### Page-level text extractions
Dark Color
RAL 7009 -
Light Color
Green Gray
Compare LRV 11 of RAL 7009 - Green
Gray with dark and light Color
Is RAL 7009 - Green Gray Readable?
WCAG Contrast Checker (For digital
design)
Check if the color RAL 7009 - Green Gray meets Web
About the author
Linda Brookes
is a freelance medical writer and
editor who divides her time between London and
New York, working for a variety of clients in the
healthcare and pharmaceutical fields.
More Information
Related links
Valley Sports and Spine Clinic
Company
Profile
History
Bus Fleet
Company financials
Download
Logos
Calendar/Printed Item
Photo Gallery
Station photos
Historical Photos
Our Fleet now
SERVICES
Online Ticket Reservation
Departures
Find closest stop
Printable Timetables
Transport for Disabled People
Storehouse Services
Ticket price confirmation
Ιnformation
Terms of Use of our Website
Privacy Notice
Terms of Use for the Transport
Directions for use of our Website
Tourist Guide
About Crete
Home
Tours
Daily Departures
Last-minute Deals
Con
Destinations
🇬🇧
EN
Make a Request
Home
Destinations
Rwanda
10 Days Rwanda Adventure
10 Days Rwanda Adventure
* * *
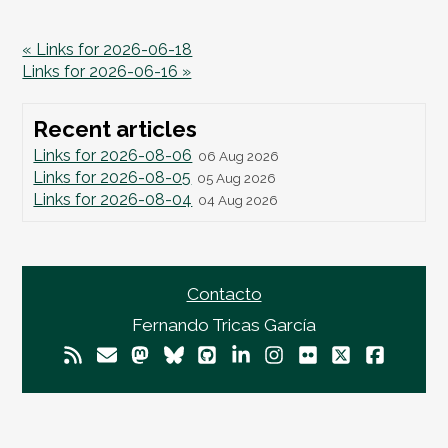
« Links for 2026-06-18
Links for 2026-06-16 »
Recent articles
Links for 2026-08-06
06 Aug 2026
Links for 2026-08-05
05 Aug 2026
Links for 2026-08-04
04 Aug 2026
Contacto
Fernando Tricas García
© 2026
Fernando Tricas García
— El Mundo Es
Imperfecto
--
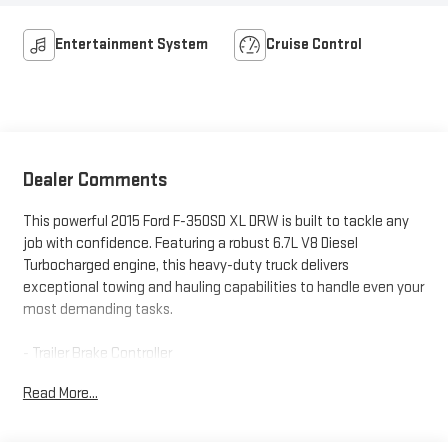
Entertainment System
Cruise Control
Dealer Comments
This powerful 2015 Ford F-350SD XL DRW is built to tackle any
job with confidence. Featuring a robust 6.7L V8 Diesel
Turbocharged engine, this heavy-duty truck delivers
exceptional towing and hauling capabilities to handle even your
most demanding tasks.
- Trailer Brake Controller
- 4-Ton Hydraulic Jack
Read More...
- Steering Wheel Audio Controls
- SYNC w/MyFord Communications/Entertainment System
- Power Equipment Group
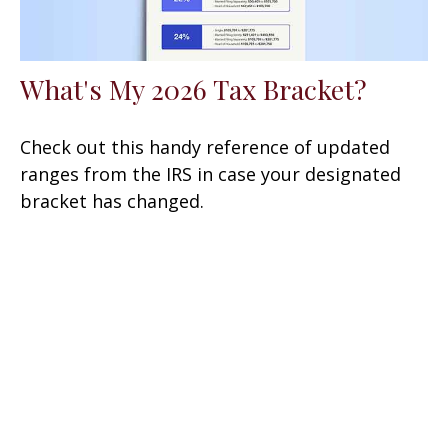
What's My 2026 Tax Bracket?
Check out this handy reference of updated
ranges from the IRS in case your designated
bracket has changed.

### Problem to solve
Output only the lines above from the line that holds "Read More..." through the line that holds "bracket has changed.", both ends included, and exclude pictures.

### Answer below
Read More...
- Steering Wheel Audio Controls
- SYNC w/MyFord Communications/Entertainment System
- Power Equipment Group
What's My 2026 Tax Bracket?
Check out this handy reference of updated
ranges from the IRS in case your designated
bracket has changed.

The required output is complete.